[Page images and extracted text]
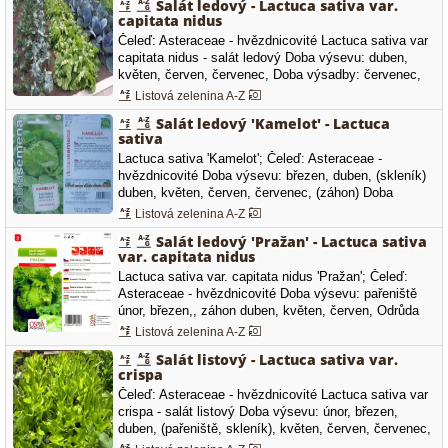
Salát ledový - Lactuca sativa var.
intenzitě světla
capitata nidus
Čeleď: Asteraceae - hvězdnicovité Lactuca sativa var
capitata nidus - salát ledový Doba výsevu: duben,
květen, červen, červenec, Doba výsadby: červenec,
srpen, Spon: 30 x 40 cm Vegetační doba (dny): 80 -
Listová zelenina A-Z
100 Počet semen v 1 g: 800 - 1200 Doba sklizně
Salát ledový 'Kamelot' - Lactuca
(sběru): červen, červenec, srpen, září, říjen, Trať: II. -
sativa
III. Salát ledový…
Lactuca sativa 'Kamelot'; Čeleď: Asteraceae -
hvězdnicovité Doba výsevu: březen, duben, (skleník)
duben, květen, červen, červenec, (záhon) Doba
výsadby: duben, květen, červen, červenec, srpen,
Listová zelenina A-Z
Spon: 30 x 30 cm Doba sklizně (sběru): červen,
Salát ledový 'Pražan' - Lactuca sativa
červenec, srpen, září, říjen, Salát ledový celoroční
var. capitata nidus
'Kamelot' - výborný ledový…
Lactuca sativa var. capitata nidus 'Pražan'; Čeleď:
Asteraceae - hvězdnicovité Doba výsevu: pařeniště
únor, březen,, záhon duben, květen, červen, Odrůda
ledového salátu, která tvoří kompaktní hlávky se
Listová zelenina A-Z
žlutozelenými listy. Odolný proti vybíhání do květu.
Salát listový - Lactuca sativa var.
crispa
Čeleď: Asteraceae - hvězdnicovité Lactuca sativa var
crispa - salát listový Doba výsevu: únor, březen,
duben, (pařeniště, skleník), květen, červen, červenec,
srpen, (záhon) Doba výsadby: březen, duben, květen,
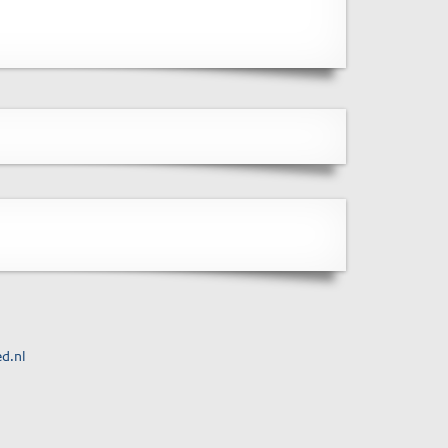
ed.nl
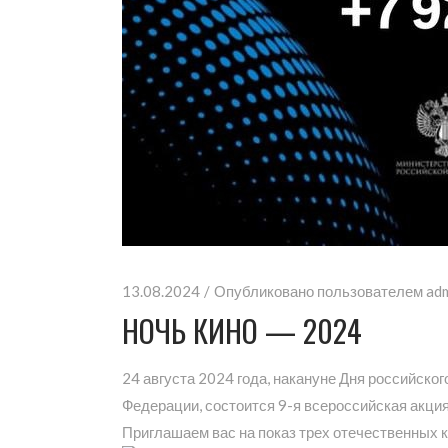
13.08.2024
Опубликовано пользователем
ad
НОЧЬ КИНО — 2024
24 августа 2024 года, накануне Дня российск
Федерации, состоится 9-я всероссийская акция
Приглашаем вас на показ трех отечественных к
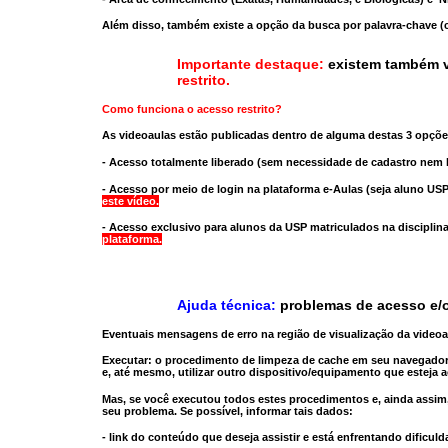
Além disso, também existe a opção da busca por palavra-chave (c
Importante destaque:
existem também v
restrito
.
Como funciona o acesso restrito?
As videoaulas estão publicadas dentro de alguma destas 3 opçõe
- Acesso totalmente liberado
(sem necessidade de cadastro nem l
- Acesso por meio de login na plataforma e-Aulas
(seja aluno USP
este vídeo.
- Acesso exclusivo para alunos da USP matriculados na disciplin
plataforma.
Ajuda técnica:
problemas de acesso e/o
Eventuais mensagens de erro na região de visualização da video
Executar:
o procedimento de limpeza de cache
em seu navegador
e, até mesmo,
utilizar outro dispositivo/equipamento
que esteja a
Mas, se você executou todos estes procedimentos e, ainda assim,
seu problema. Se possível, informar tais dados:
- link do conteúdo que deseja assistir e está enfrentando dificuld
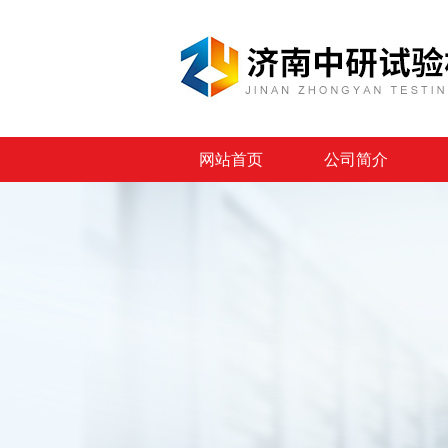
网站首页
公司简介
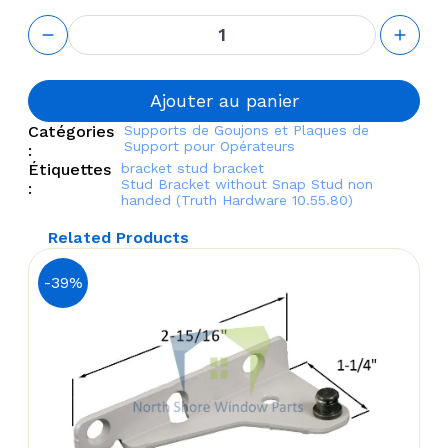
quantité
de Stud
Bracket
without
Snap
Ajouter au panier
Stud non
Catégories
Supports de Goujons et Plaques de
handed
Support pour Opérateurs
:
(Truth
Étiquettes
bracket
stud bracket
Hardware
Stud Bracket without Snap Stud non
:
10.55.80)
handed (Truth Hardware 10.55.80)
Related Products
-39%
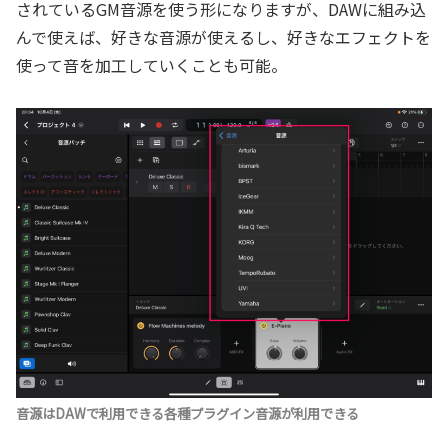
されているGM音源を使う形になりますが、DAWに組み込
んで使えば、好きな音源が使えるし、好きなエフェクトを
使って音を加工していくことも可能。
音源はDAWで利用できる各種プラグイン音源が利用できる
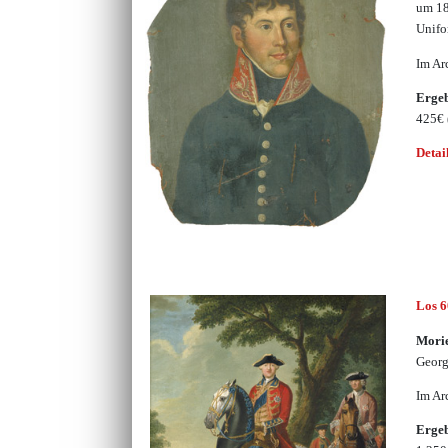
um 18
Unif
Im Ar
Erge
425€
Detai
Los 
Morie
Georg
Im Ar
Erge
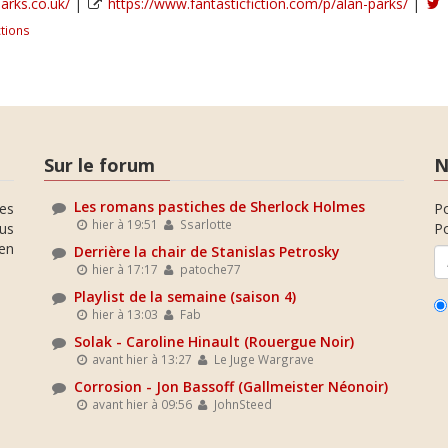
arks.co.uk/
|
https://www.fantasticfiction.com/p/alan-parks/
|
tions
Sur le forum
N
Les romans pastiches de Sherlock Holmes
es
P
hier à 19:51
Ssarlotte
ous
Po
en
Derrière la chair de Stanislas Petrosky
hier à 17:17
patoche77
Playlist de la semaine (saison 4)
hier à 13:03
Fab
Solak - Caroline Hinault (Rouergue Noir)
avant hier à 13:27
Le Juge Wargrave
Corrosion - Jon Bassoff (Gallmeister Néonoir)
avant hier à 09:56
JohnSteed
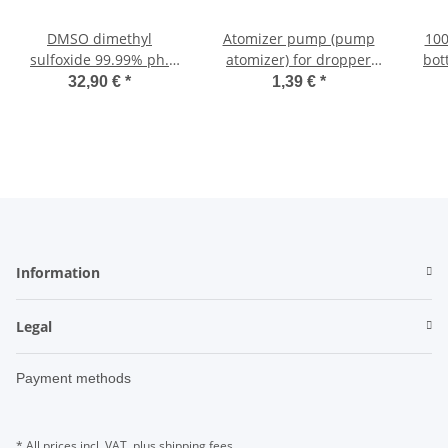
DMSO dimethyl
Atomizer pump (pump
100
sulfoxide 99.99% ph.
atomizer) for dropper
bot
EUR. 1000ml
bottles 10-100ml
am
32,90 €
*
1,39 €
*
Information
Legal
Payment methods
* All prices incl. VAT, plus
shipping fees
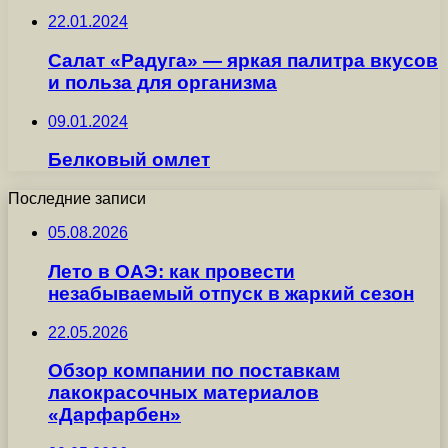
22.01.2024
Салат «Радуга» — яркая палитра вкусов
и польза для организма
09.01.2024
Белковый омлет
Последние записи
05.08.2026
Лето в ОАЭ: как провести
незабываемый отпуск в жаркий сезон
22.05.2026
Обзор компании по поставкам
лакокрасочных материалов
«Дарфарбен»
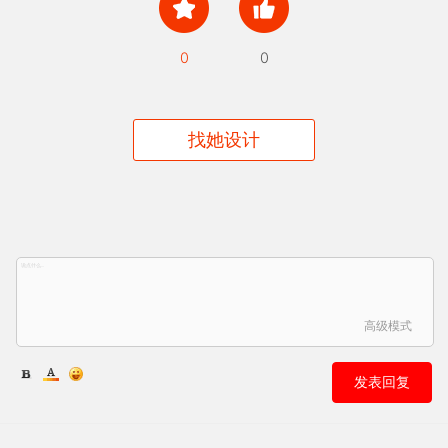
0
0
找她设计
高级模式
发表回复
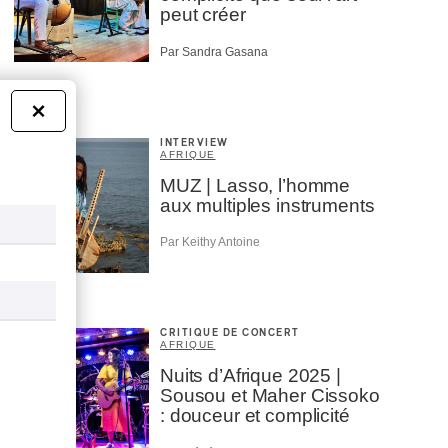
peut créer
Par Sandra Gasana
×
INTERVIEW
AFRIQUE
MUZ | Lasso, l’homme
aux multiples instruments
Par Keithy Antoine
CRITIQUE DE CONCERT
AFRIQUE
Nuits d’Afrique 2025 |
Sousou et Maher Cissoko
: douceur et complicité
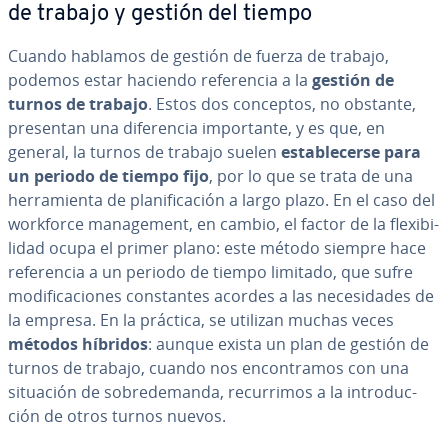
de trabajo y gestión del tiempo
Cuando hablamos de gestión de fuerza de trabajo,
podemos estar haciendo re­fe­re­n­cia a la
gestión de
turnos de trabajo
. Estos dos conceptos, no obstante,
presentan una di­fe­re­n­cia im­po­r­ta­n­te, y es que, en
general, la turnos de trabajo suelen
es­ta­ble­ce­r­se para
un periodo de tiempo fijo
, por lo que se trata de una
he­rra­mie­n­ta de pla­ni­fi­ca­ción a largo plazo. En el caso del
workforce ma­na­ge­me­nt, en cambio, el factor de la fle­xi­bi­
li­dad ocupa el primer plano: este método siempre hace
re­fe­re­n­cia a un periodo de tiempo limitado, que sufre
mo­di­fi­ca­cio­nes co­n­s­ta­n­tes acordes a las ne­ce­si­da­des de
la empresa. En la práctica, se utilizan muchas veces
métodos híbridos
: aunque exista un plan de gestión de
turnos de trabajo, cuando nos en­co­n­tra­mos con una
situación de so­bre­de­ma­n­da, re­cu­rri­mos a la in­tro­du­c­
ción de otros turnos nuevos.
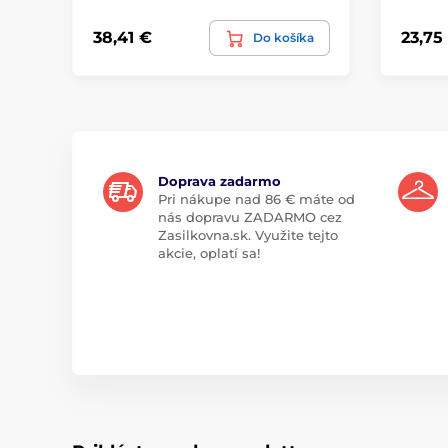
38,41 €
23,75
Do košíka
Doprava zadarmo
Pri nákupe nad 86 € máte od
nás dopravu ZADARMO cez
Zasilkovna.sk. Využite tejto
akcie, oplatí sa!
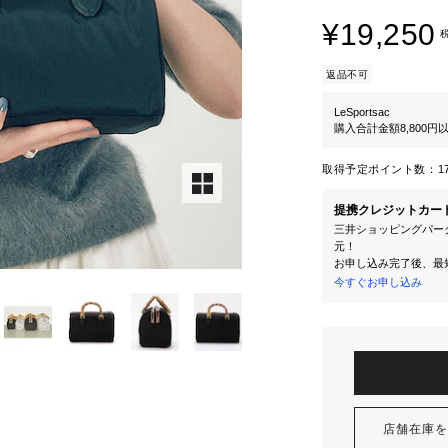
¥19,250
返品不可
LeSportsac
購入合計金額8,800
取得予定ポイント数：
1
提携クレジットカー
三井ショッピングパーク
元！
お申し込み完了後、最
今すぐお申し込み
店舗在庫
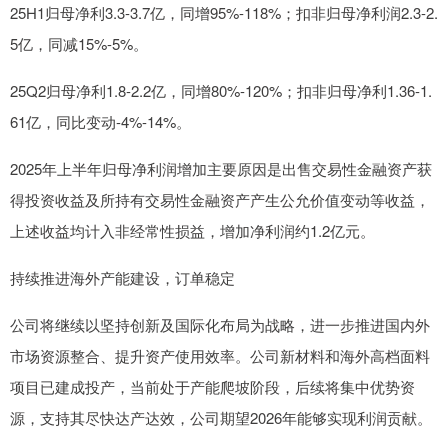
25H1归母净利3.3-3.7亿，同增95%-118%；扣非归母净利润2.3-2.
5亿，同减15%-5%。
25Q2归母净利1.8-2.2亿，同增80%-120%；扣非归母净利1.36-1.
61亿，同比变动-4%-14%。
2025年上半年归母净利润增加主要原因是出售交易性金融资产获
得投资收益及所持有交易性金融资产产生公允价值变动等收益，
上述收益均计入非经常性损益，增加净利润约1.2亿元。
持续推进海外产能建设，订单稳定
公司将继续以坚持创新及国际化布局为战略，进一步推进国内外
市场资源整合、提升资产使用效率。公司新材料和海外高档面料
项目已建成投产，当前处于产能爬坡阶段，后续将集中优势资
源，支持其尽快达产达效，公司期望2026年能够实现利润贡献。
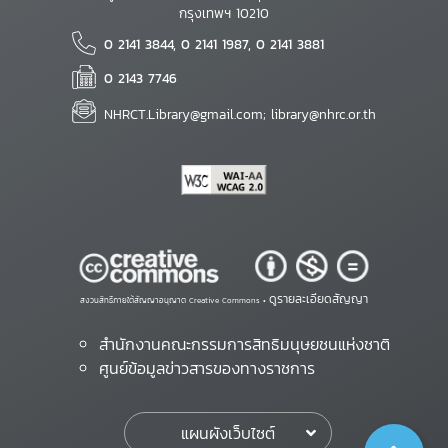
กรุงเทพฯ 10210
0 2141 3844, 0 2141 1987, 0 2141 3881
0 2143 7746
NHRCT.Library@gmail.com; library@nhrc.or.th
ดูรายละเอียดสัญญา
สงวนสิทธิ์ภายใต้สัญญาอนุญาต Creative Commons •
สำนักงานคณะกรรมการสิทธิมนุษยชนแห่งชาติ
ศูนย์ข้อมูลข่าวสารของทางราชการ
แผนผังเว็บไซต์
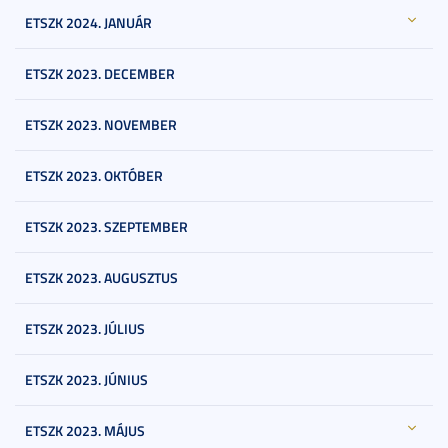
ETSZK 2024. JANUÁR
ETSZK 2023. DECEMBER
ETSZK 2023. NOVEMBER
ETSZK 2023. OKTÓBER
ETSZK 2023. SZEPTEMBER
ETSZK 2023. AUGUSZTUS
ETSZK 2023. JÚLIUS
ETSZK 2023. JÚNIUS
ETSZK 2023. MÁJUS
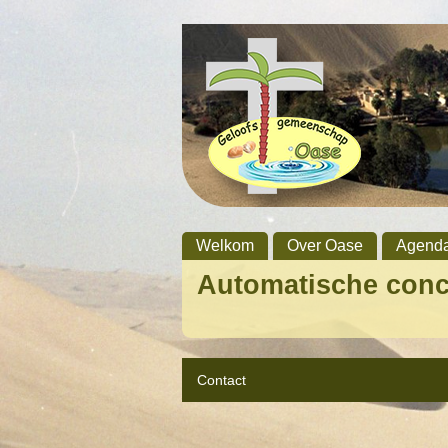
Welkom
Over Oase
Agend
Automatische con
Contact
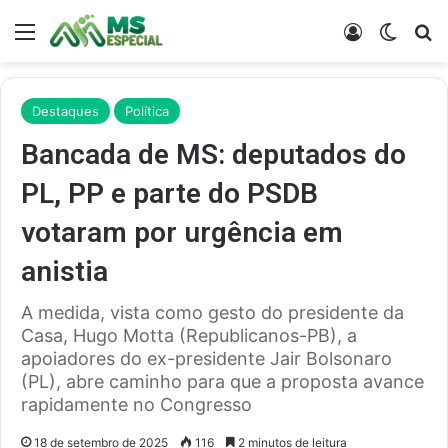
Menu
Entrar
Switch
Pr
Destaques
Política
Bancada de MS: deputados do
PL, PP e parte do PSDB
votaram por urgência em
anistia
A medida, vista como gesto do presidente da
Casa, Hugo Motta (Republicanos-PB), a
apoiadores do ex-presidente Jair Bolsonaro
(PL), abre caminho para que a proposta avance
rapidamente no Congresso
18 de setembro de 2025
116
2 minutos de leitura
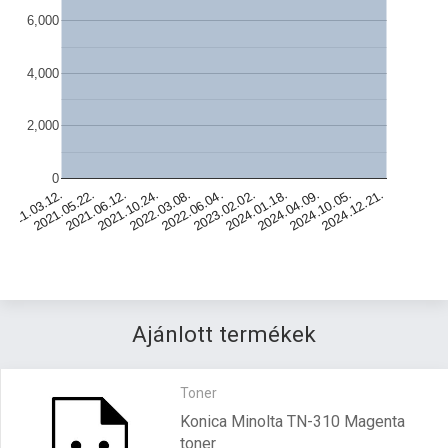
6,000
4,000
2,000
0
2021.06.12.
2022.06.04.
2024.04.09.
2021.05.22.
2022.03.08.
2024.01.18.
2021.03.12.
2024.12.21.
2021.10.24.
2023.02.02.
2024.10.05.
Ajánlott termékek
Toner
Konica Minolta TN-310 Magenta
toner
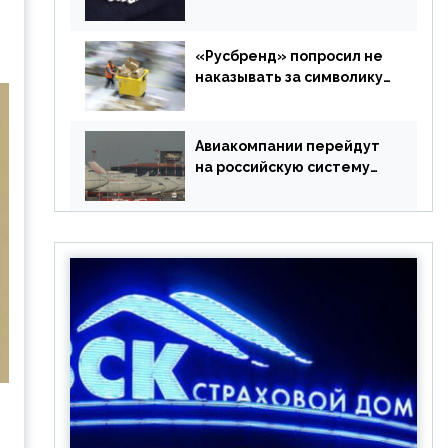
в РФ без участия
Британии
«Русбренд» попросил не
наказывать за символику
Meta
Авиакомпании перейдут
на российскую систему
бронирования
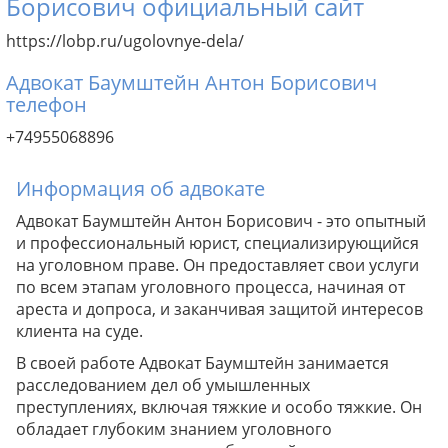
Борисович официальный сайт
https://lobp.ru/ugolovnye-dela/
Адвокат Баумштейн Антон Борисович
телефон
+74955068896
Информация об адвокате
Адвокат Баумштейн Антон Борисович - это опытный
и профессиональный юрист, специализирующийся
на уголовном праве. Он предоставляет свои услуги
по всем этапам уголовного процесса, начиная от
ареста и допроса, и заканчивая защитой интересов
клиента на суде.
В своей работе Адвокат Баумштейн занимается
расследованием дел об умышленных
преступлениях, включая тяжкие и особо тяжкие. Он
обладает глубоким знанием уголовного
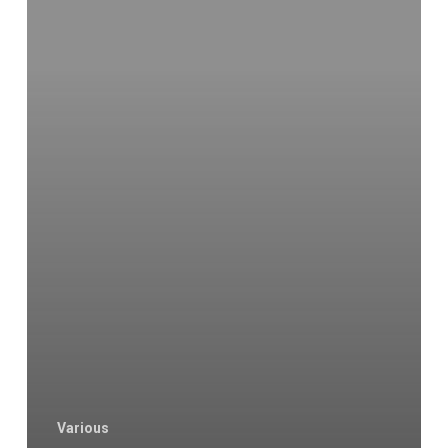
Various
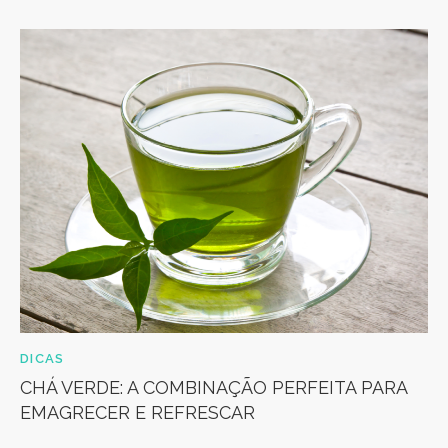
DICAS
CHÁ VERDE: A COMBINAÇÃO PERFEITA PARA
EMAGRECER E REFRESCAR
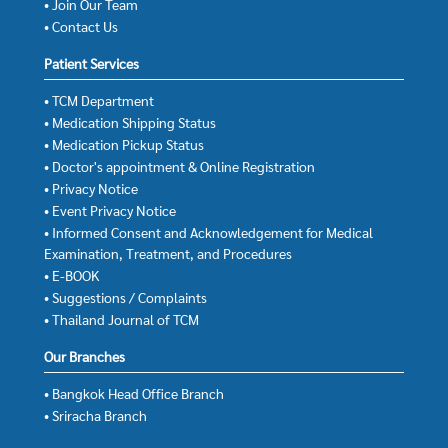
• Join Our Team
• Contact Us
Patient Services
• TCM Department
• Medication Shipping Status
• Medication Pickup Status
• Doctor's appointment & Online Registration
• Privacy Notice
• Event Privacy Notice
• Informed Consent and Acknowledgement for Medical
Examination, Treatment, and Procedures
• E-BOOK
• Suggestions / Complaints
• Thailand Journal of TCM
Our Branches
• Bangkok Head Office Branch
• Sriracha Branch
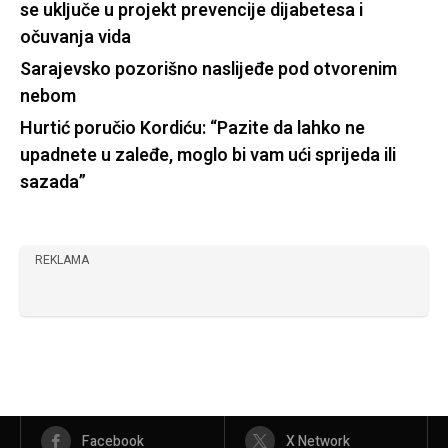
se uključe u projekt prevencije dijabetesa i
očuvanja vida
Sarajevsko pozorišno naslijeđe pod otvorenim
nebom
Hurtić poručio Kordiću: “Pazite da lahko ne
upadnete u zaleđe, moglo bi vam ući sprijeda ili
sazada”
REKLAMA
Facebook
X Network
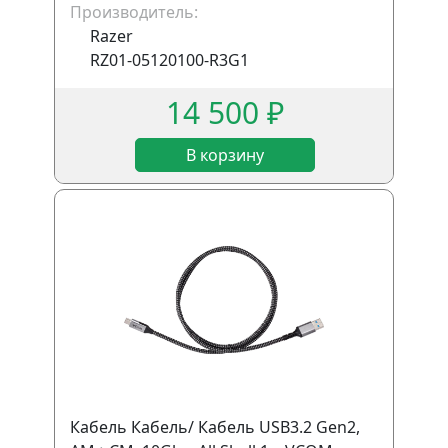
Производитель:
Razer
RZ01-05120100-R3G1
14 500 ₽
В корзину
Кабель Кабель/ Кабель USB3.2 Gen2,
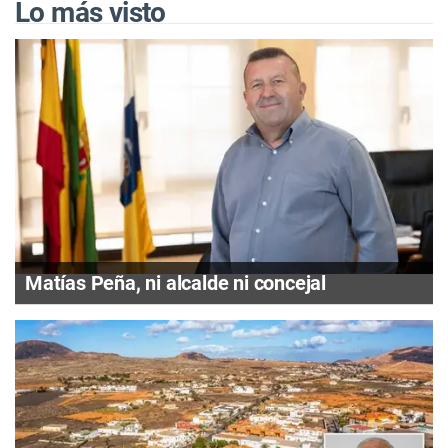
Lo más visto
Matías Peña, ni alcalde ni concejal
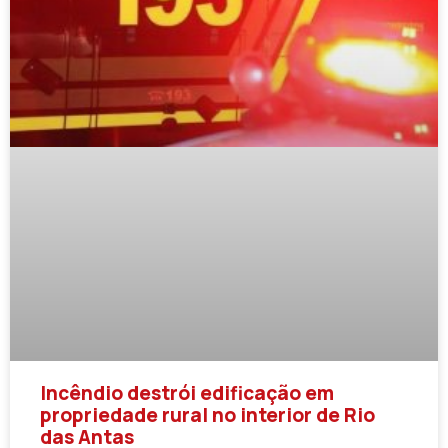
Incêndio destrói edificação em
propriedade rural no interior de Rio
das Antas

▶ Problem statement:
Tally the lines above that contain the word "Антон", and reply with only the number.

▶ Your solution:
2